**Data provided:**
_ _ _ _ _
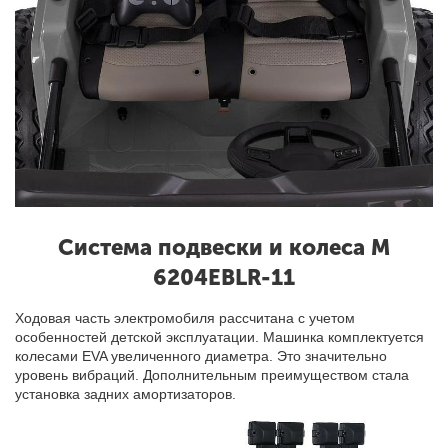
Система подвески и колеса M
6204EBLR-11
Ходовая часть электромобиля рассчитана с учетом
особенностей детской эксплуатации. Машинка комплектуется
колесами EVA увеличенного диаметра. Это значительно
уровень вибраций. Дополнительным преимуществом стала
установка задних амортизаторов.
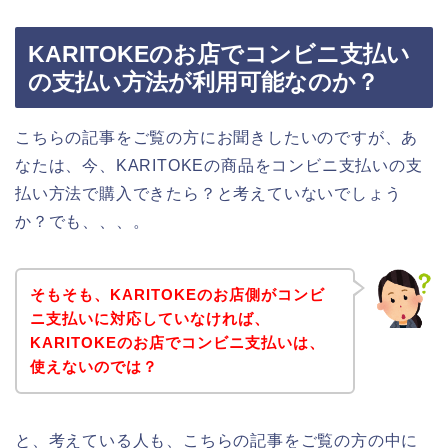
KARITOKEのお店でコンビニ支払い
の支払い方法が利用可能なのか？
こちらの記事をご覧の方にお聞きしたいのですが、あ
なたは、今、KARITOKEの商品をコンビニ支払いの支
払い方法で購入できたら？と考えていないでしょう
か？でも、、、。
そもそも、KARITOKEのお店側がコンビ
ニ支払いに対応していなければ、
KARITOKEのお店でコンビニ支払いは、
使えないのでは？
と、考えている人も、こちらの記事をご覧の方の中に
_ _ _ _ _
**Work instruction:** The records above are to be retyped exactly, with every picture left out.

**Answer space:**
Система подвески и колеса M
6204EBLR-11
Ходовая часть электромобиля рассчитана с учетом
особенностей детской эксплуатации. Машинка комплектуется
колесами EVA увеличенного диаметра. Это значительно
уровень вибраций. Дополнительным преимуществом стала
установка задних амортизаторов.
KARITOKEのお店でコンビニ支払い
の支払い方法が利用可能なのか？
こちらの記事をご覧の方にお聞きしたいのですが、あ
なたは、今、KARITOKEの商品をコンビニ支払いの支
払い方法で購入できたら？と考えていないでしょう
か？でも、、、。
そもそも、KARITOKEのお店側がコンビ
ニ支払いに対応していなければ、
KARITOKEのお店でコンビニ支払いは、
使えないのでは？
と、考えている人も、こちらの記事をご覧の方の中に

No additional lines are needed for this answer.